Editorial: AEEU must prove itself to be open

The AEEU, Britain’s third-largest union, is straying seriously ’off message’ this week with its deliberations over whether to table a motion at the forthcoming party conference that all non-APPC members should be banned from attending future conferences.

The AEEU, Britain’s third-largest union, is straying seriously ’off

message’ this week with its deliberations over whether to table a motion

at the forthcoming party conference that all non-APPC members should be

banned from attending future conferences.

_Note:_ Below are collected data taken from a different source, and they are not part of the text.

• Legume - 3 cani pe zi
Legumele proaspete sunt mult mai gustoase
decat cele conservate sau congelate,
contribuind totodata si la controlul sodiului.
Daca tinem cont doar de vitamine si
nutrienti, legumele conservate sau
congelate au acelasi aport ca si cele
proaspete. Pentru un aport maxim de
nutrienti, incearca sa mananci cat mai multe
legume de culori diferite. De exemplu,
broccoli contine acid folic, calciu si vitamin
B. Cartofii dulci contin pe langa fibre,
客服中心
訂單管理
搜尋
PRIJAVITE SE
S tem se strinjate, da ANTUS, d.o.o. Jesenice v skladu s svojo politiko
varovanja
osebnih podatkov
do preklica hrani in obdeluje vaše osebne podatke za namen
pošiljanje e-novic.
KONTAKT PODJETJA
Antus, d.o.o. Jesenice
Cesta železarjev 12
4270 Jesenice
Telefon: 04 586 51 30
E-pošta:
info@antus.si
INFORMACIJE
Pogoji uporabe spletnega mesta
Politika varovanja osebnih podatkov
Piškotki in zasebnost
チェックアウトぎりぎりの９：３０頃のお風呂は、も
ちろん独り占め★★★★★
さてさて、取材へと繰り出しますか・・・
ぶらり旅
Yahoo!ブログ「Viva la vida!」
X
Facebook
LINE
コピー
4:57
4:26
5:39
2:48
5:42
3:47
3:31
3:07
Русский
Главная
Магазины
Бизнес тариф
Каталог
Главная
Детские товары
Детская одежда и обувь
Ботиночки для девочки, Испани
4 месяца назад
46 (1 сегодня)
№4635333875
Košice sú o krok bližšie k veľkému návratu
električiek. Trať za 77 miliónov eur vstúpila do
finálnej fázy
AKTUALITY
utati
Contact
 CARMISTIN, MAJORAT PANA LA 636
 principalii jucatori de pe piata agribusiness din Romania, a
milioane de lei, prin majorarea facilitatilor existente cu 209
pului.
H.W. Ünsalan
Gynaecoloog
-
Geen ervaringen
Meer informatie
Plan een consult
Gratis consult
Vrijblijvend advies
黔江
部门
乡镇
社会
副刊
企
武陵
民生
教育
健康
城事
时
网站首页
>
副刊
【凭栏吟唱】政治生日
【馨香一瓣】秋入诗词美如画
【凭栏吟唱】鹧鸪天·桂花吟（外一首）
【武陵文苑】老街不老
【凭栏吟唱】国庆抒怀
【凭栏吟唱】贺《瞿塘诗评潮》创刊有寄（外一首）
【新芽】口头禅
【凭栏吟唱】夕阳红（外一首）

The only advice that can be given to the union at this time is:

don’t.



To propose such a ban not only flies in the face of Labour’s own

rhetoric on the merits of working closely with the business community,

but more crucially, it also runs contra to the fundamental principles of

democracy.



In the media frenzy which surrounded the activities of Messrs. Draper

and Greer, the whole issue of right of access was misunderstood and

misrepresented.



Undoubtedly, the APPC code of conduct, along with the PRCA charter and

the proposed IPR accreditation of lobbyists, will provide a valuable

framework for building a more transparent lobbying and public affairs

industry and address the bodies’ long-term objective of statutory

regulation.



But the AEEU pandering to media paranoia over lobbyists only serves to

undermine the legitimate right of organisations to have access and input

to the policy-making process. No matter how desirable it may be that

lobbyists become members of, or at least adhere to the principles laid

down by the APPC, any move of this nature must be considered and

all-encompassing.



Democracy cannot operate on a closed-shop basis.